Mr. Malik mengusap keningnya dan tersenyum. "Oke, saya rasa
cukup sekian untuk hari ini. Sudah jam lima. Pulanglah." Dia
menggiring kami ke pintu.
"Terima kasih untuk karcisnya, Mr. Malik," aku berseru.
"Sampai minggu depan."
"Yeah. Minggu depan bakal ada setumpuk barang baru yang
kau tidak beli," sahutnya sambil ketawa.
Bel di pintu tokonya berdenting ketika kami keluar. Foz dan
aku menyusuri Bank Street untuk pulang ke rumah masing-masing.
"Kau benar-benar tidak mau ke Midnight Mansion besok?" aku
bertanya padanya. "Aku tidak bisa. Lagi pula, ibumu juga takkan memberi izin."
"Aku akan cari akal," aku berkeras. "Lihat saja nanti."
Kami berhenti di depan rumah Foz. "Habis sekolah besok kau
ke rumahku ya?" ujarku. "Aku mau mengadakan pertunjukan sulap
lagi. Cuma kali ini Ginny takkan mengacaukannya."
"Aku pasti datang," Foz berjanji.
"Dan tolong bawa kelinci adikmu," aku menambahkan.

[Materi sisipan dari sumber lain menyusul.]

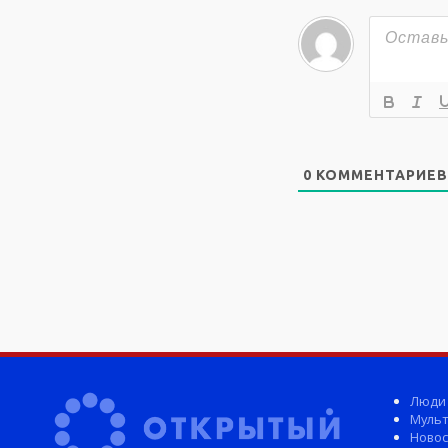
0
КОММЕНТАРИЕВ
Люди
Мульт
Новос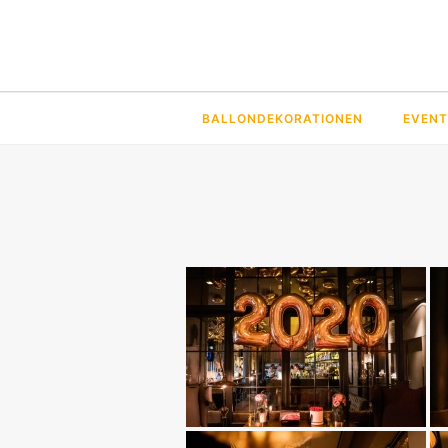
BALLONDEKORATIONEN
EVENT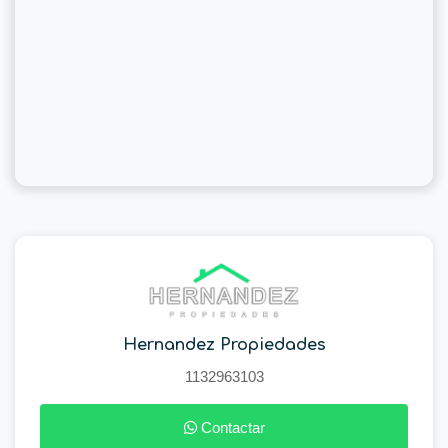
Hernandez Propiedades
1132963103
Contactar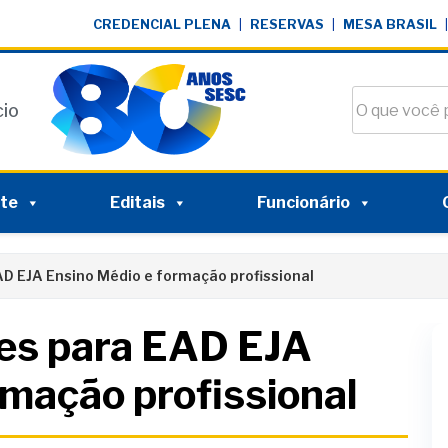
CREDENCIAL PLENA
|
RESERVAS
|
MESA BRASIL
|
Buscar no si
cio
nte
Editais
Funcionário
AD EJA Ensino Médio e formação profissional
ões para EAD EJA
rmação profissional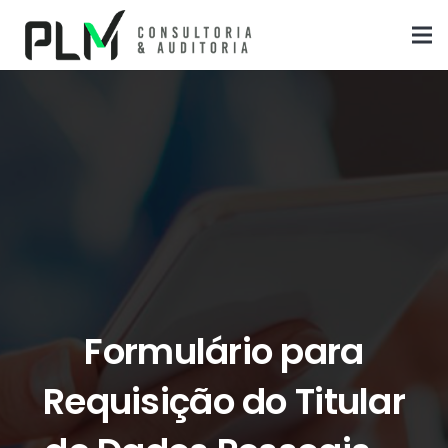
Formulário para
Requisição do Titular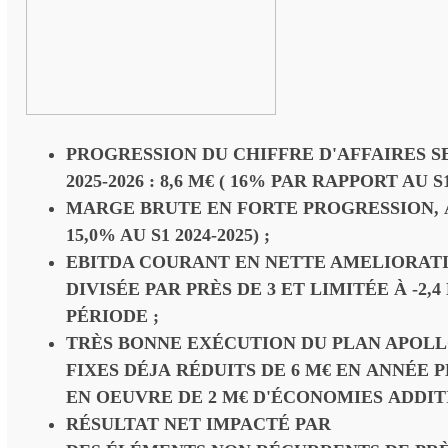
PROGRESSION DU CHIFFRE D'AFFAIRES 
2025-2026 : 8,6 M€ ( 16% PAR RAPPORT AU S1 
MARGE BRUTE EN FORTE PROGRESSION, À
15,0% AU S1 2024-2025) ;
EBITDA COURANT EN NETTE AMELIORATI
DIVISÉE PAR PRÈS DE 3 ET LIMITÉE À -2,4
PÉRIODE ;
TRÈS BONNE EXÉCUTION DU PLAN APOLL
FIXES DÉJA RÉDUITS DE 6 M€ EN ANNÉE P
EN OEUVRE DE 2 M€ D'ÉCONOMIES ADDIT
RÉSULTAT NET IMPACTÉ PAR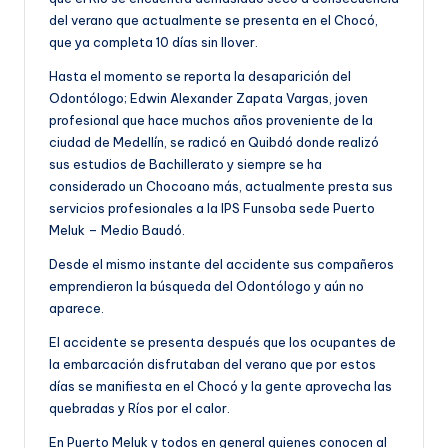
del verano que actualmente se presenta en el Chocó,
que ya completa 10 días sin llover.
Hasta el momento se reporta la desaparición del
Odontólogo; Edwin Alexander Zapata Vargas, joven
profesional que hace muchos años proveniente de la
ciudad de Medellín, se radicó en Quibdó donde realizó
sus estudios de Bachillerato y siempre se ha
considerado un Chocoano más, actualmente presta sus
servicios profesionales a la IPS Funsoba sede Puerto
Meluk – Medio Baudó.
Desde el mismo instante del accidente sus compañeros
emprendieron la búsqueda del Odontólogo y aún no
aparece.
El accidente se presenta después que los ocupantes de
la embarcación disfrutaban del verano que por estos
días se manifiesta en el Chocó y la gente aprovecha las
quebradas y Ríos por el calor.
En Puerto Meluk y todos en general quienes conocen al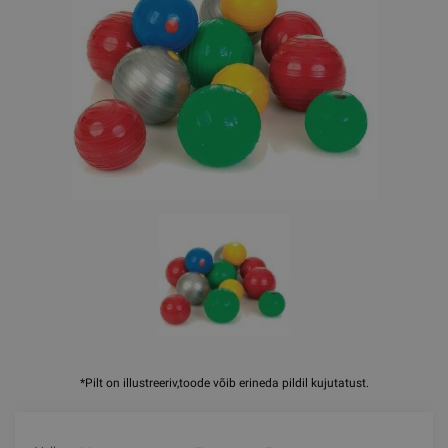
*Pilt on illustreeriv,toode võib erineda pildil kujutatust.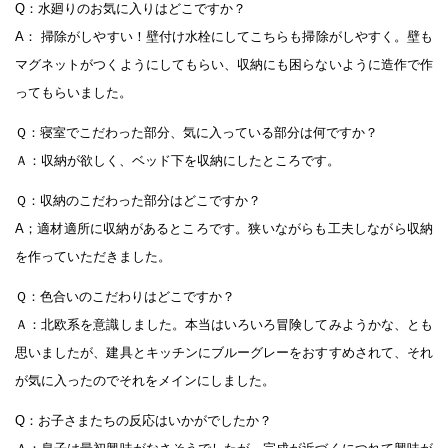
Q：水廻りのお気に入りはどこですか？
A： 掃除がしやすい！壁付け水栓にしてこちらも掃除がしやすく。壁も
マグネットがつくようにしてもらい、収納にも困らないように造作で作
ってもらいました。
Ｑ：寝室でこだわった部分、気に入っている部分は何ですか？
Ａ：収納が欲しく、ベッド下を収納にしたところです。
Ｑ：収納のこだわった部分はどこですか？
A；適材適所に収納があるところです。狭いながらも工夫しながら収納
を作っていただきました。
Ｑ：色合いのこだわりはどこですか？
Ａ：北欧系を意識しました。本当はいろいろ冒険してみようかな、とも
思いましたが、建具とキッチンにブルーグレーをおすすめされて、それ
が気に入ったのでそれをメインにしました。
Q：お子さまたちの反応はいかがでしたか？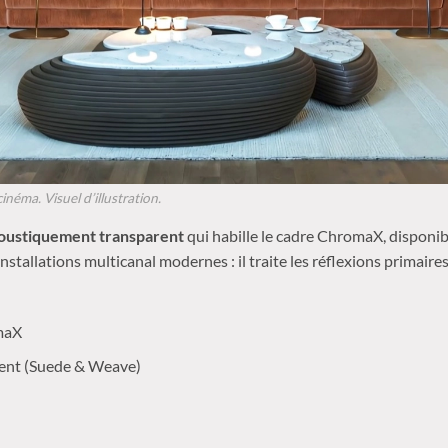
éma. Visuel d’illustration.
oustiquement transparent
qui habille le cadre ChromaX, disponi
allations multicanal modernes : il traite les réflexions primaires 
maX
rent (Suede & Weave)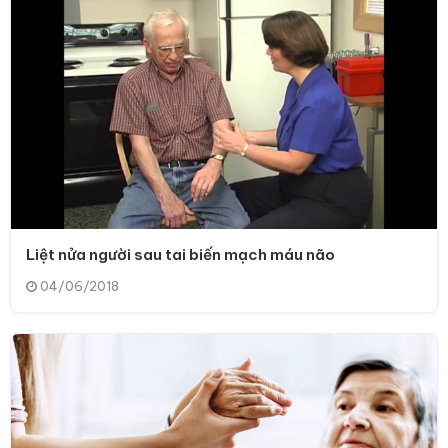
Liệt nửa người sau tai biến mạch máu não
04/06/2018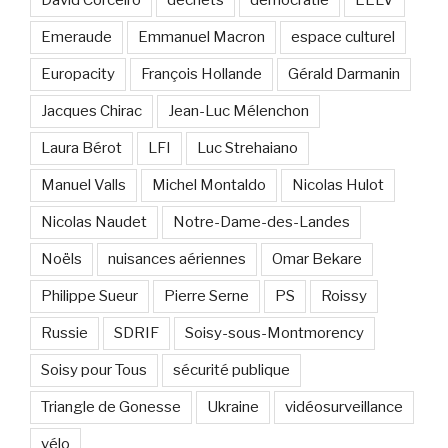
David Corceiro
déchets
démocratie
EELV
Emeraude
Emmanuel Macron
espace culturel
Europacity
François Hollande
Gérald Darmanin
Jacques Chirac
Jean-Luc Mélenchon
Laura Bérot
LFI
Luc Strehaiano
Manuel Valls
Michel Montaldo
Nicolas Hulot
Nicolas Naudet
Notre-Dame-des-Landes
Noëls
nuisances aériennes
Omar Bekare
Philippe Sueur
Pierre Serne
PS
Roissy
Russie
SDRIF
Soisy-sous-Montmorency
Soisy pour Tous
sécurité publique
Triangle de Gonesse
Ukraine
vidéosurveillance
vélo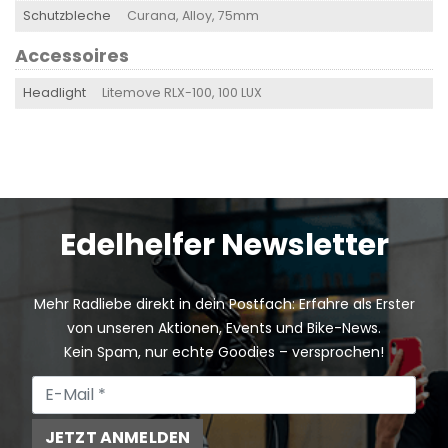
Schutzbleche
Curana, Alloy, 75mm
Accessoires
Headlight
Litemove RLX-100, 100 LUX
Edelhelfer Newsletter
Mehr Radliebe direkt in dein Postfach: Erfahre als Erster
von unseren Aktionen, Events und Bike-News.
Kein Spam, nur echte Goodies – versprochen!
JETZT ANMELDEN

Foz kelihatan ragu-ragu. "Clare pasti keberatan...," katanya
pelan. "Tolong, dong," aku memohon. "Nanti malam aku akan
menyelesaikan meja kelinciku. Semua orang bakal tercengangcengang?"

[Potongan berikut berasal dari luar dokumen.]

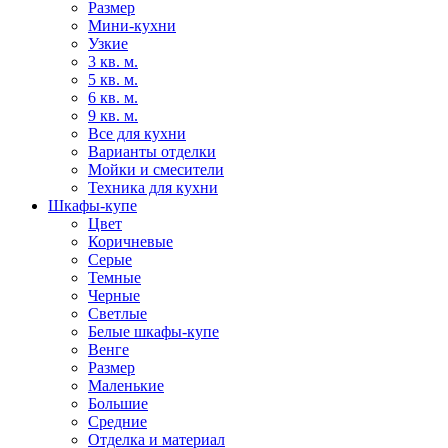
Размер
Мини-кухни
Узкие
3 кв. м.
5 кв. м.
6 кв. м.
9 кв. м.
Все для кухни
Варианты отделки
Мойки и смесители
Техника для кухни
Шкафы-купе
Цвет
Коричневые
Серые
Темные
Черные
Светлые
Белые шкафы-купе
Венге
Размер
Маленькие
Большие
Средние
Отделка и материал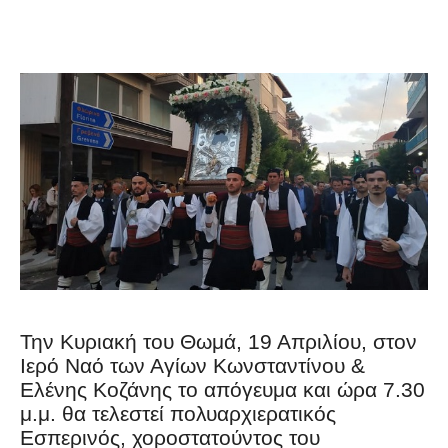
Την Κυριακή του Θωμά, 19 Απριλίου, στον
Ιερό Ναό των Αγίων Κωνσταντίνου
&
Ελένης Κοζάνης το απόγευμα και ώρα 7.30
μ.μ. θα τελεστεί
πολυαρχιερατικός
Εσπερινός, χοροστατούντος του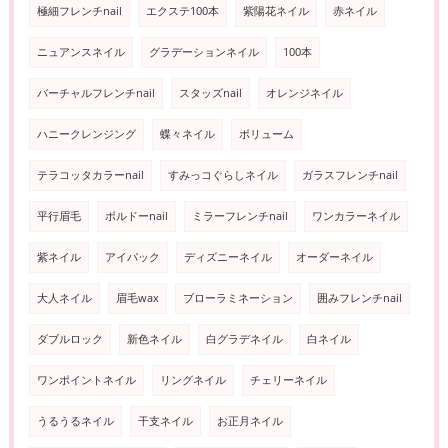
極細フレンチnail
エクステ100本
紫陽花ネイル
赤ネイル
ニュアンスネイル
グラデーションネイル
100本
バーチャルフレンチnail
スタッズnail
オレンジネイル
ハニークレンジング
蝶々ネイル
ボリューム
テラコッタカラーnail
すみっコぐらしネイル
ガラスフレンチnail
平行眉毛
ボルドーnail
ミラーフレンチnail
ワンカラーネイル
紫ネイル
アイパック
ディズニーネイル
オーダーネイル
大人ネイル
眉毛wax
ブローラミネーション
囲みフレンチnail
ダブルロック
新色ネイル
白グラデネイル
白ネイル
ワンポイントネイル
リングネイル
チェリーネイル
うるうるネイル
干支ネイル
お正月ネイル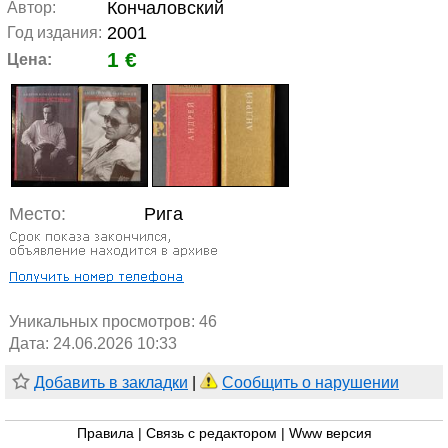
Кончаловский
Автор:
2001
Год издания:
1 €
Цена:
Место:
Рига
Уникальных просмотров:
46
Дата: 24.06.2026 10:33
Добавить в закладки
|
Сообщить о нарушении
Правила
|
Связь с редактором
|
Www версия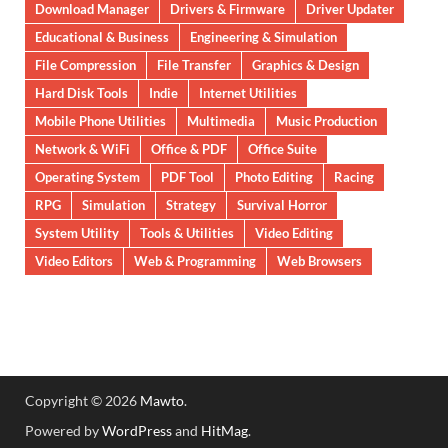
Download Manager
Drivers & Firmware
Driver Updater
Educational & Business
Engineering & Simulation
File Compression
File Transfer
Graphics & Design
Hard Disk Tools
Indie
Internet Utilities
Mobile Phone Utilities
Multimedia
Music Production
Network & WiFi
Office & PDF
Office Suite
Operating System
PDF Tool
Photo Editing
Racing
RPG
Simulation
Strategy
Survival Horror
System Utility
Tools & Utilities
Video Editing
Video Editors
Web & Programming
Web Browsers
Copyright © 2026
Mawto
.
Powered by
WordPress
and
HitMag
.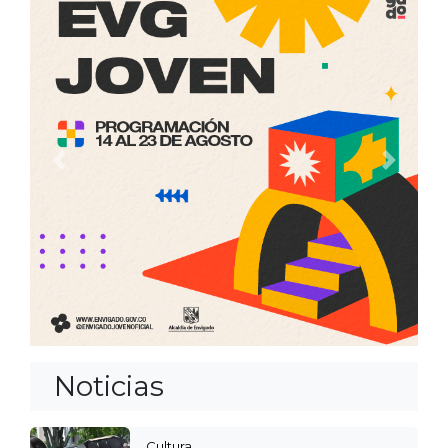
Anterior
Siguien
Noticias
Cultura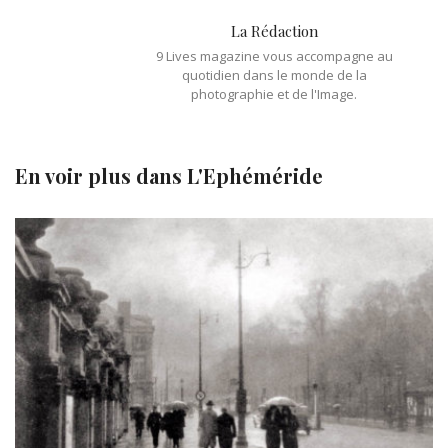
La Rédaction
9 Lives magazine vous accompagne au
quotidien dans le monde de la
photographie et de l'Image.
En voir plus dans
L'Ephéméride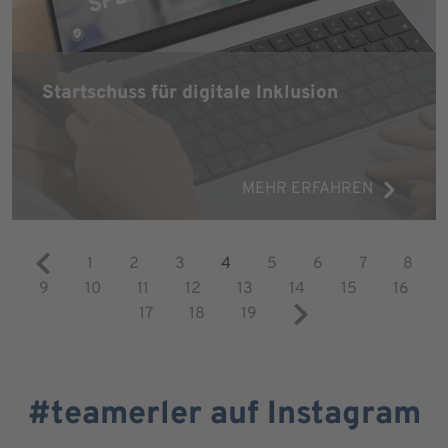
Startschuss für digitale Inklusion
MEHR ERFAHREN
1
2
3
4
5
6
7
8
9
10
11
12
13
14
15
16
17
18
19
#teamerler auf Instagram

"Aku akan coba membawanya," kata Foz. "Tapi Clare bakal
mengamuk kalau sampai ada apa-apa dengan kelincinya."
"Tenang saja"tak bakal ada apa-apa."
Aku melambaikan tangan pada Foz, lalu pulang ke rumahku.
"Swanzini si Raja Sulap telah tiba!" aku berseru ketika masuk ke
dapur. "Maksudnya, Tim si Raja Konyol," Ginny bergumam. Dia
sedang duduk di meja dapur sambil melipat serbet. Dia mengangkat
tangan dan menyentil ujung hidungku. "Boi-oi-oing."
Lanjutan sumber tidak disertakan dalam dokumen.